In the months since its formation (and we are speaking only months here), Amotekun by its actions and utterances—including extrajudicial killings of civilians, university students, morality policing and claims that it would crack down on indecent dressing and people who ‘bastardize’ Yoruba, is quickly transforming. It is taking on the form and shape of the ethnic militia that triggered and executed the Rwandan Genocide of 1994.
Ostensibly, it was set up to protect a certain ethnic group from another certain ethnic group. Of course, the leadership of the Fulani group have questions to answer about the descent of members of the group into new and dangerous levels of criminality for which they were hitherto not known. But setting up vigilantes like Amotekun to counter the criminalities of one tribe could result in the kind of profiling that dominated World War II and what the Nazis called “The Jewish Question.”
As if that is not recipe for disaster already, Amotekun is behaving like the wild animal it was named after, the leopard, a feral, ungovernable thing. The longer these infractions go on, the bigger this beast becomes. Considering the powers members of Amotekun are keen to abrogate unto themselves, the danger of the group becoming a full-scale ethnic militia without any pretence grows by the day.
With growing criminality among the Fulani, the fact that they have vulnerable populations living in various parts of the country, fear and resentment for them will only grow. One commentator to my column last week suggests that the Fulani are facing the same kind of envy the Igbo faced after the January 1966 coup, considering that Buhari, a Fulani man, is in power. I think the scenarios are different, especially considering the culpability of some herdsmen in the tainting of their own tribesmen. This has led to the rise of anti-Fulani vigilante groups across the country and has provided the raison d’etre for their various existence. IPOB, a few weeks ago, was reportedly training its own militia designed to “protect Igboland from herdsmen.” A convenient excuse, if you ask me.

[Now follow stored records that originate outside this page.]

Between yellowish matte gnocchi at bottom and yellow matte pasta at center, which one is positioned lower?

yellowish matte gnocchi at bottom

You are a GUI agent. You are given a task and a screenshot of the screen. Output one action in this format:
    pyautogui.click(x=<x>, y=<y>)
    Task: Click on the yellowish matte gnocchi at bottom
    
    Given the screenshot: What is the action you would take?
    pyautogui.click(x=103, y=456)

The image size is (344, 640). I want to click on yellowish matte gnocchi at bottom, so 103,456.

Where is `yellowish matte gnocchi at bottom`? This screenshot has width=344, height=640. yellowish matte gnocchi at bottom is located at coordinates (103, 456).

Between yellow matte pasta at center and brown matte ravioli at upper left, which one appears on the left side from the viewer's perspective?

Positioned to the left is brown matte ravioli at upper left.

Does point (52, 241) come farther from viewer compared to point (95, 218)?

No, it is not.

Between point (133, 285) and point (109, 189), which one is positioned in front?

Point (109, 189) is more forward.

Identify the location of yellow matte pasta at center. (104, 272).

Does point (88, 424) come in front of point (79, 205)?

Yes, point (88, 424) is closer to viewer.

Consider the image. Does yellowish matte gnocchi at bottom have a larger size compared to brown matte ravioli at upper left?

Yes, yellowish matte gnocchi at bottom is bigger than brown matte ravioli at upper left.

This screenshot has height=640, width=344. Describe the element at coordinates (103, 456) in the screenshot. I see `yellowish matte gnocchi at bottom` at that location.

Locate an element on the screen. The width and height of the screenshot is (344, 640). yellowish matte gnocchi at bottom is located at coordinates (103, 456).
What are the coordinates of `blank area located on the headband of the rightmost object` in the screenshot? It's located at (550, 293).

None of this, of course, would happen if there were no gaping holes the size of a small country in governance. The fact that criminal gangs of Fulani and other decadents are running wild and unbridled across vast swathes of the country, wreaking havoc, committing mass murders, mass rapes, mass abductions and destroying farms, and decimating farming communities without the government arresting them and bringing them to face the law makes the government culpable. The president’s nonchalance of course doesn’t help. The absence of government action has empowered and in some cases mandated communities to rise and protect themselves. Yet, the government has remained unconcerned about these developments, even in the face of glaring ethnic fragmentation of the country and the militarisation of ethnic groups.

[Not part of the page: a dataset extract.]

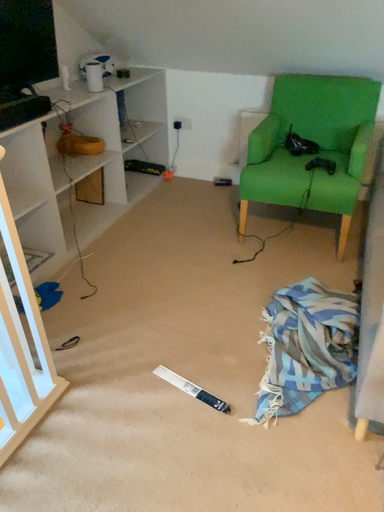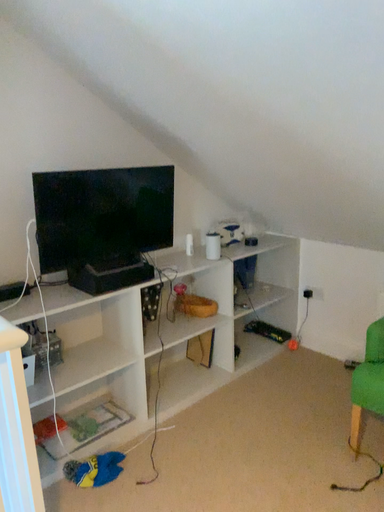 Question: How did the camera likely rotate when shooting the video?

Choices:
 (A) rotated right
 (B) rotated left

Answer: (B)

Ahead of elections that we all know have the potential to be incendiary in this country, this is akin to sitting comfortably on a keg of gunpowder while picking your teeth.
What has all this got to do with the Great Chinese Famine of 1961? Well, the fact that people are desperate to get rid of something they have been made to fear will not necessarily guarantee their safety and may, in fact, create a problem far greater than the one that they are trying to solve. The Chinese killed off millions of sparrows but ended up importing 250, 000 from the Soviet Union to help return the ecological balance that their bad policy induced. (Not that they seem to have learnt their lessons with their persecution of the Uighur people). The growing desperation to evict certain ethnic groups from certain parts of the country might just equally be disastrous. Peace, unlike wealth or power, cannot be exclusive to a few.
If there is someone in charge of the affairs of this country, this is the time to step up and provide the much-needed governance that would end the criminalities and banditry of certain groups and stem the rising tsunami of hate. Is that too much to ask?